* Assignment: Your task is to write out every line of the data exactly. Drop the pictures.

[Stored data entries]
+ + + +

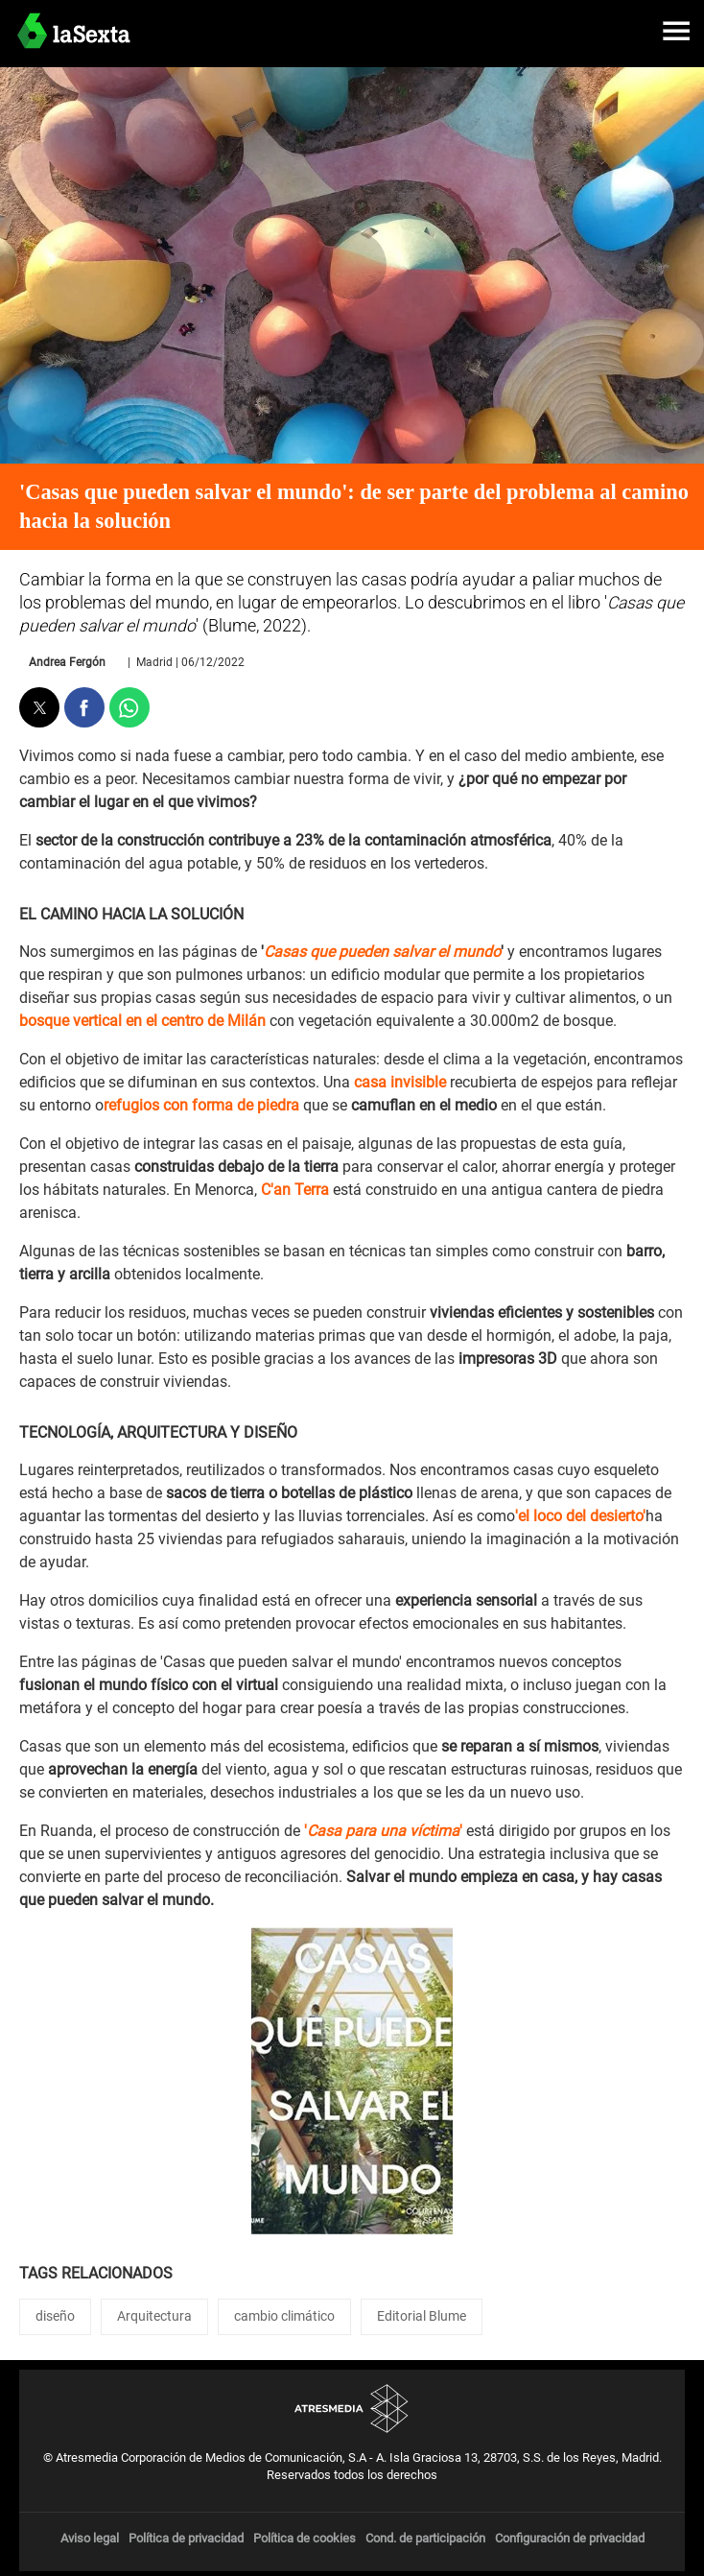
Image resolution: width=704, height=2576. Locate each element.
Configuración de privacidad (570, 2538)
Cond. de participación (425, 2538)
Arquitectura (154, 2316)
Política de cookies (304, 2538)
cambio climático (284, 2316)
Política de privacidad (186, 2538)
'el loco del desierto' (580, 1516)
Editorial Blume (421, 2316)
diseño (55, 2316)
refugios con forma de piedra (201, 1105)
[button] (676, 30)
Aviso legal (89, 2538)
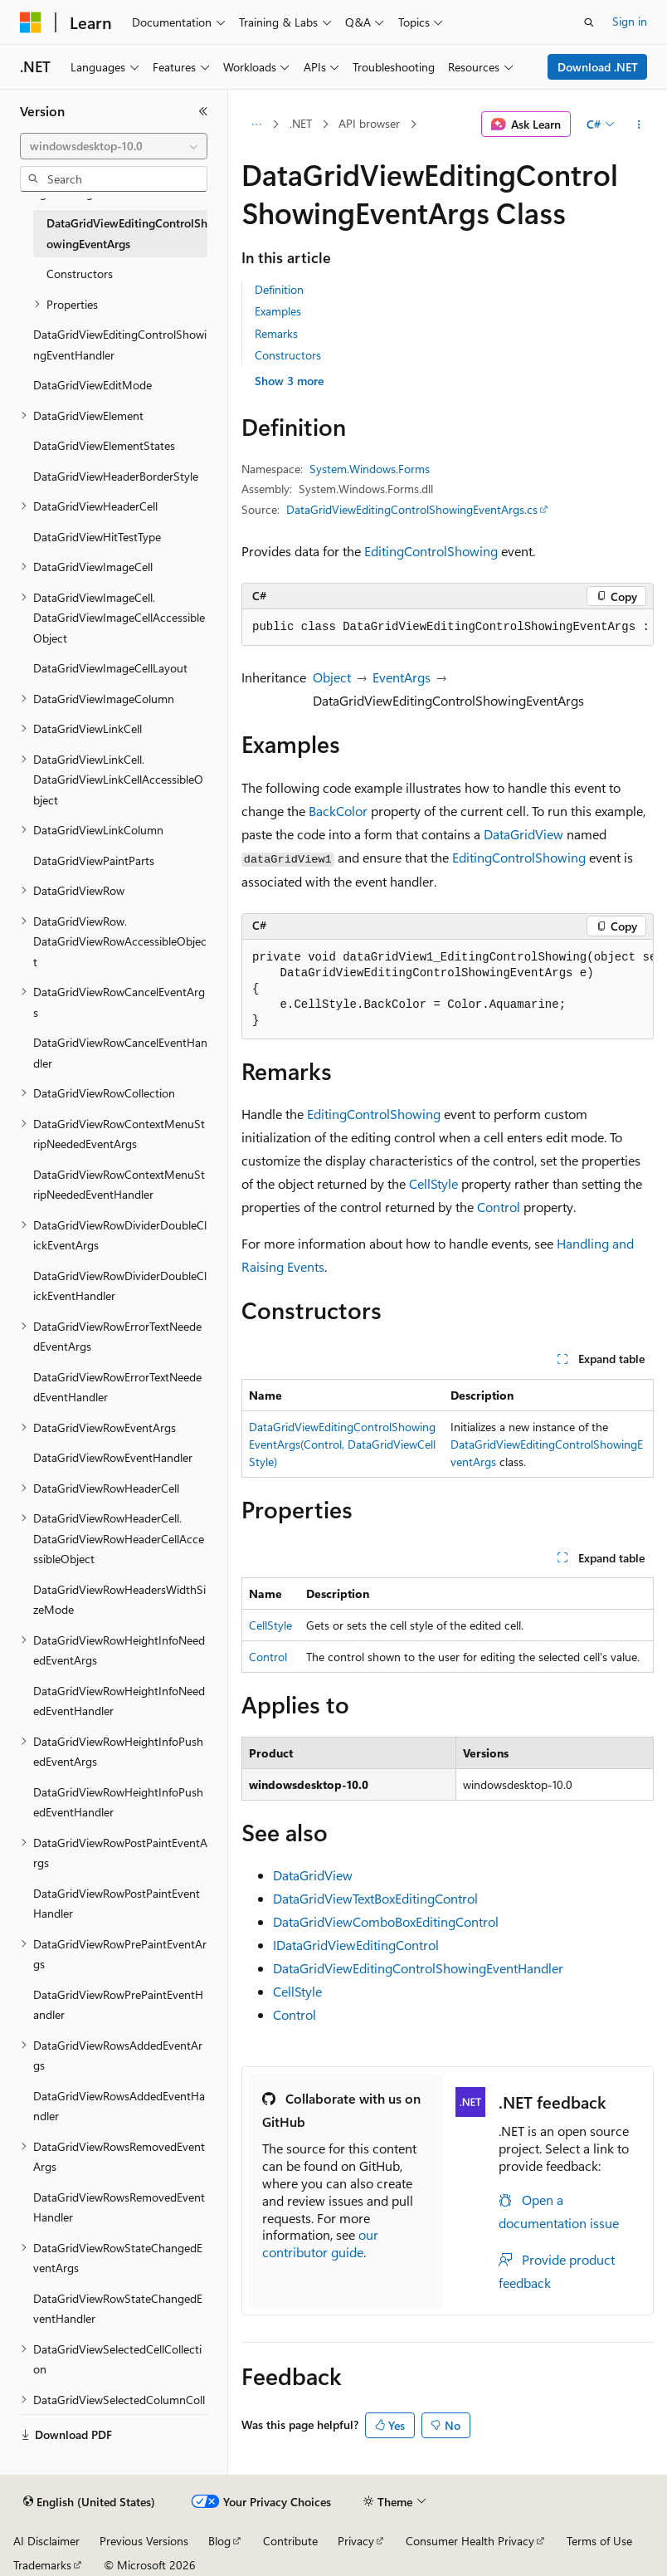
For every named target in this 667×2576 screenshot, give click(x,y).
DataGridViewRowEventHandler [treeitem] (112, 1457)
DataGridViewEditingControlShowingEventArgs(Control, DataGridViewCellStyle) (342, 1444)
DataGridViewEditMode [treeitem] (92, 385)
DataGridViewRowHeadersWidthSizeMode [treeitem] (119, 1599)
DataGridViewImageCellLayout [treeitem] (110, 668)
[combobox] (113, 146)
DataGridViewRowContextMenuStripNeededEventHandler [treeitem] (119, 1184)
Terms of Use (599, 2541)
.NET (301, 123)
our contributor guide (320, 2243)
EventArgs (401, 677)
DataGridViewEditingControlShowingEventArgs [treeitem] (126, 233)
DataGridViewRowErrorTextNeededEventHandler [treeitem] (117, 1387)
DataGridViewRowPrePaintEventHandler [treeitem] (118, 2005)
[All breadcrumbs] (255, 124)
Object (332, 677)
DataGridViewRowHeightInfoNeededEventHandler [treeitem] (119, 1701)
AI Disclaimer (46, 2541)
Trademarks (42, 2565)
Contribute (290, 2541)
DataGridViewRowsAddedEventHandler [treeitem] (119, 2106)
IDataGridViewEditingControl (356, 1944)
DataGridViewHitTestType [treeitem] (97, 537)
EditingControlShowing (431, 551)
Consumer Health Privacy (470, 2541)
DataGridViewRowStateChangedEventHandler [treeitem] (117, 2308)
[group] (447, 627)
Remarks (276, 333)
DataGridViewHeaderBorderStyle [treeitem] (115, 476)
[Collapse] (203, 111)
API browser (369, 123)
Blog (219, 2541)
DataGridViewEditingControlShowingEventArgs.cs (412, 509)
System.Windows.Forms (369, 469)
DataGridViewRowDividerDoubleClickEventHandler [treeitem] (120, 1286)
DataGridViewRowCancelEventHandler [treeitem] (120, 1052)
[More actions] (639, 124)
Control (498, 1206)
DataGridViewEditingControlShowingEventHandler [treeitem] (120, 344)
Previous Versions (144, 2541)
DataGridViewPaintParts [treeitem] (93, 860)
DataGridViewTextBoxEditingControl (375, 1898)
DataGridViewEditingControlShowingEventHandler (418, 1968)
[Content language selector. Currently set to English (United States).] (89, 2502)
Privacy (356, 2541)
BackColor (338, 810)
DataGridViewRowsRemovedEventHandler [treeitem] (119, 2207)
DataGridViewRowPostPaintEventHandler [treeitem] (116, 1903)
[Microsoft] (30, 22)
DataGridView (523, 834)
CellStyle (433, 1183)
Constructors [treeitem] (79, 273)
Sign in (629, 21)
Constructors (288, 355)
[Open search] (589, 22)
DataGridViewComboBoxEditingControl (386, 1921)
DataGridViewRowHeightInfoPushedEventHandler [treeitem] (118, 1802)
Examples (278, 311)
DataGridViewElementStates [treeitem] (104, 445)
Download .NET (597, 67)
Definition (279, 289)
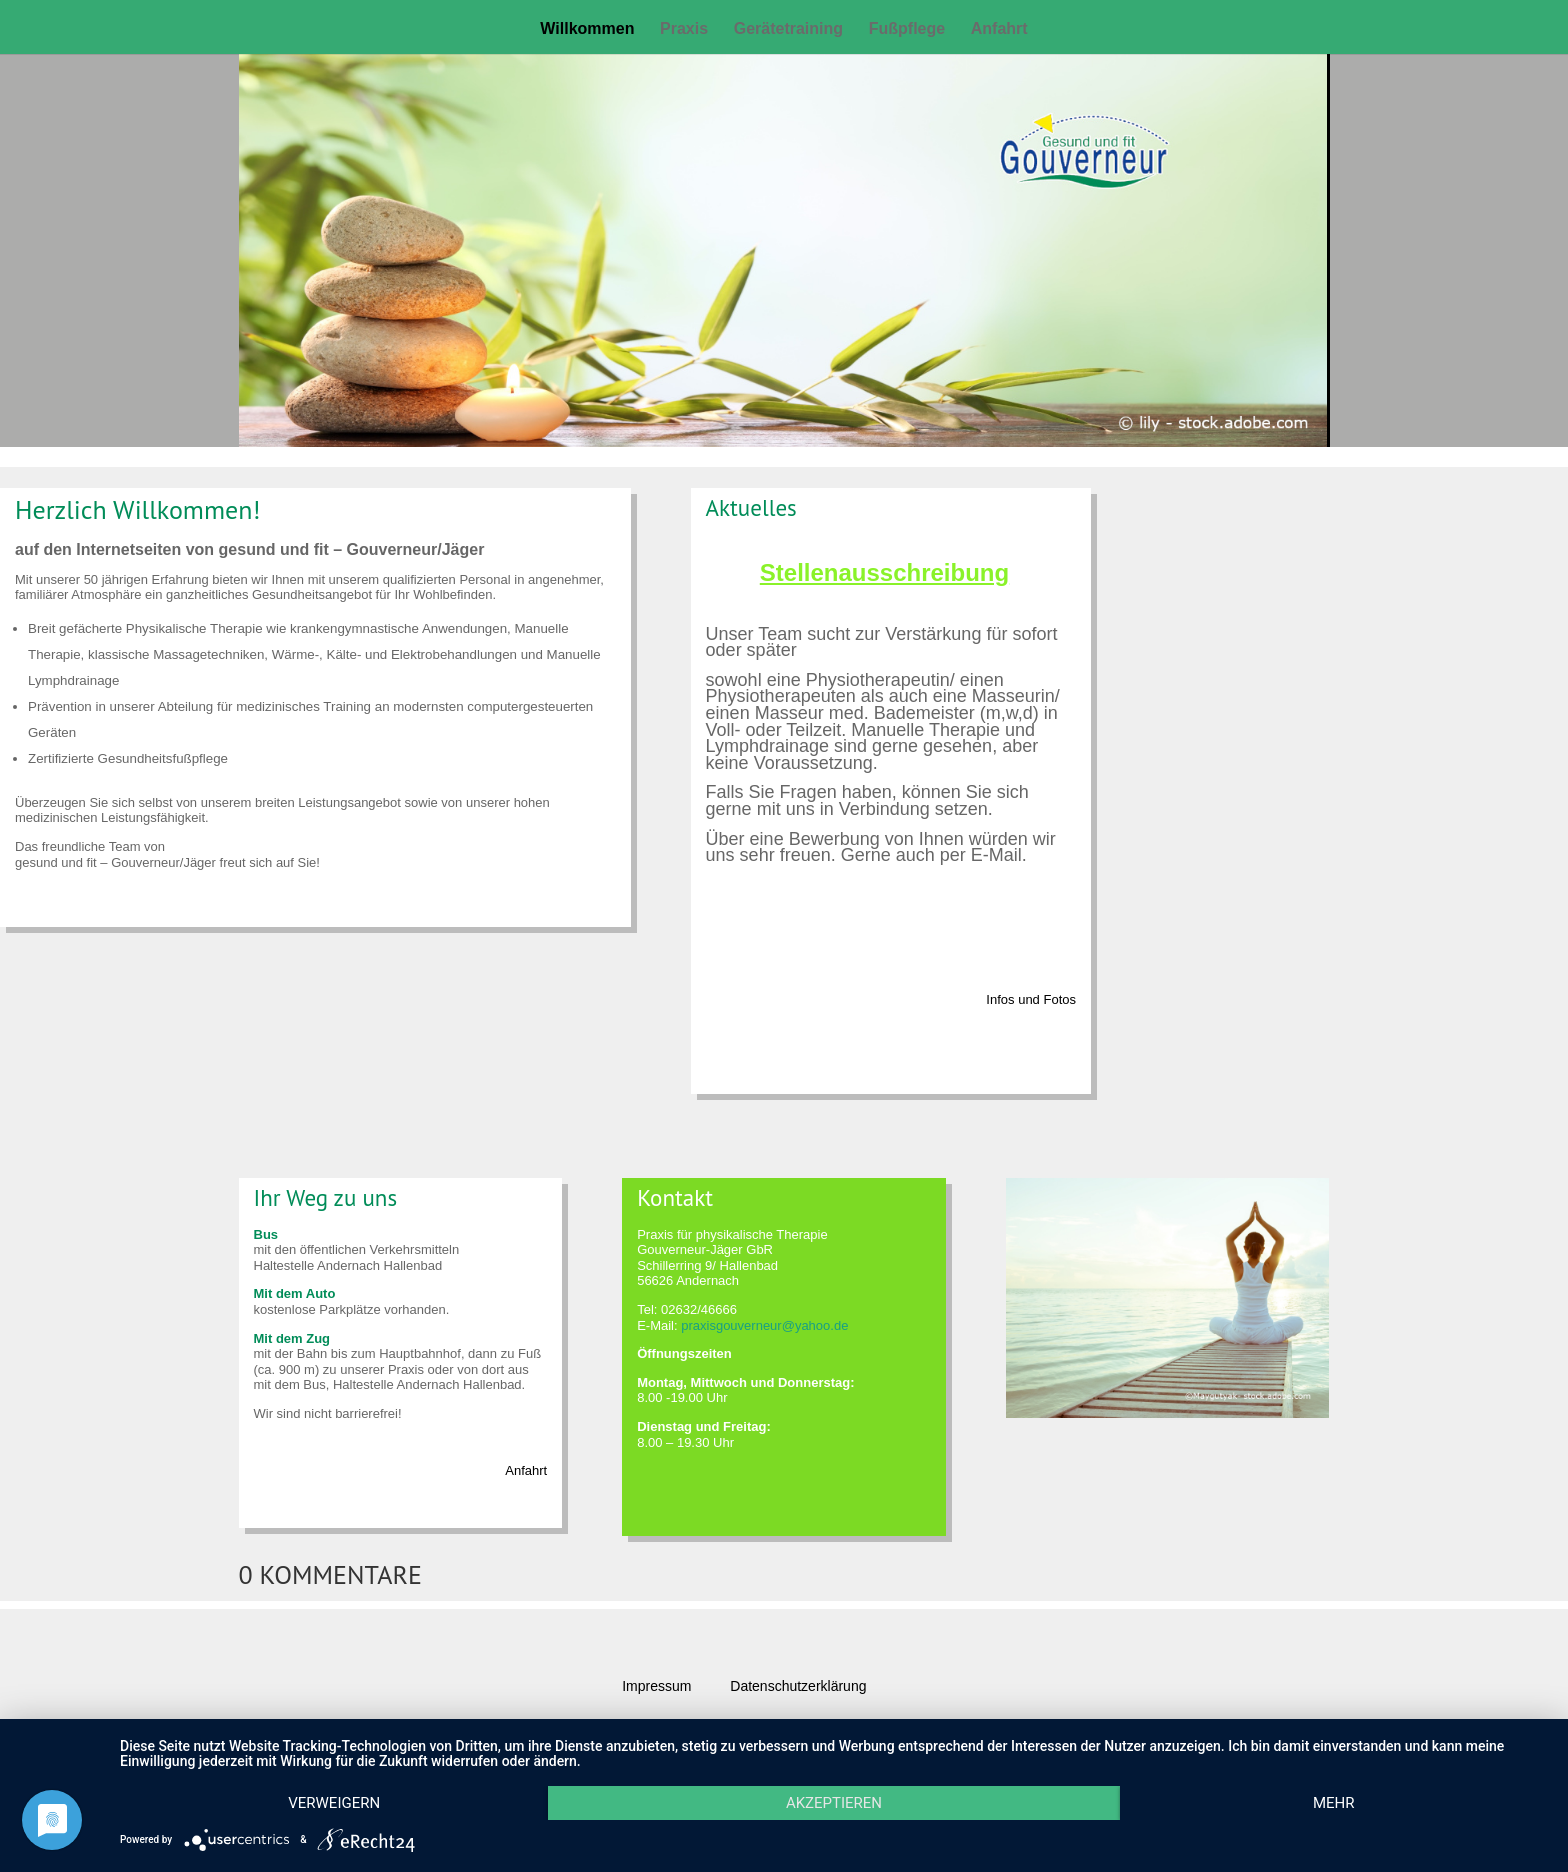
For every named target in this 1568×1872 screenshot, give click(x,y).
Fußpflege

+ + + +

* Your response:
Image resolution: width=704, height=2576. Locate each element.
Configuración de privacidad (570, 2538)
Cond. de participación (425, 2538)
Arquitectura (154, 2316)
Política de cookies (304, 2538)
cambio climático (284, 2316)
Política de privacidad (186, 2538)
'el loco del desierto' (580, 1516)
Editorial Blume (421, 2316)
diseño (55, 2316)
refugios con forma de piedra (201, 1105)
[button] (676, 30)
Aviso legal (89, 2538)
For every named target in this 667×2576 screenshot, give click(x,y).
DataGridViewRowEventHandler [treeitem] (112, 1457)
DataGridViewEditingControlShowingEventArgs(Control, DataGridViewCellStyle) (342, 1444)
DataGridViewEditMode [treeitem] (92, 385)
DataGridViewRowHeadersWidthSizeMode [treeitem] (119, 1599)
DataGridViewImageCellLayout [treeitem] (110, 668)
[combobox] (113, 146)
DataGridViewRowContextMenuStripNeededEventHandler [treeitem] (119, 1184)
Terms of Use (599, 2541)
.NET (301, 123)
our contributor guide (320, 2243)
EventArgs (401, 677)
DataGridViewEditingControlShowingEventArgs [treeitem] (126, 233)
DataGridViewRowErrorTextNeededEventHandler [treeitem] (117, 1387)
DataGridViewRowPrePaintEventHandler [treeitem] (118, 2005)
[All breadcrumbs] (255, 124)
Object (332, 677)
DataGridViewRowHeightInfoNeededEventHandler [treeitem] (119, 1701)
AI Disclaimer (46, 2541)
Trademarks (42, 2565)
Contribute (290, 2541)
DataGridViewRowsAddedEventHandler [treeitem] (119, 2106)
IDataGridViewEditingControl (356, 1944)
DataGridViewHitTestType [treeitem] (97, 537)
EditingControlShowing (431, 551)
Consumer Health Privacy (470, 2541)
DataGridViewRowStateChangedEventHandler [treeitem] (117, 2308)
[group] (447, 627)
Remarks (276, 333)
DataGridViewHeaderBorderStyle [treeitem] (115, 476)
[Collapse] (203, 111)
API browser (369, 123)
Blog (219, 2541)
DataGridViewEditingControlShowingEventArgs.cs (412, 509)
System.Windows.Forms (369, 469)
DataGridViewRowDividerDoubleClickEventHandler [treeitem] (120, 1286)
DataGridViewRowCancelEventHandler [treeitem] (120, 1052)
[More actions] (639, 124)
Control (498, 1206)
DataGridViewEditingControlShowingEventHandler [treeitem] (120, 344)
Previous Versions (144, 2541)
DataGridViewPaintParts [treeitem] (93, 860)
DataGridViewTextBoxEditingControl (375, 1898)
DataGridViewEditingControlShowingEventHandler (418, 1968)
[Content language selector. Currently set to English (United States).] (89, 2502)
Privacy (356, 2541)
BackColor (338, 810)
DataGridViewRowsRemovedEventHandler [treeitem] (119, 2207)
DataGridViewRowPostPaintEventHandler [treeitem] (116, 1903)
[Microsoft] (30, 22)
DataGridView (523, 834)
CellStyle (433, 1183)
Constructors [treeitem] (79, 273)
Sign in (629, 21)
Constructors (288, 355)
[Open search] (589, 22)
DataGridViewComboBoxEditingControl (386, 1921)
DataGridViewRowHeightInfoPushedEventHandler [treeitem] (118, 1802)
Examples (278, 311)
DataGridViewElementStates [treeitem] (104, 445)
Download .NET (597, 67)
Definition (279, 289)
For every named target in this 1568×1872 screenshot, give click(x,y).
Fußpflege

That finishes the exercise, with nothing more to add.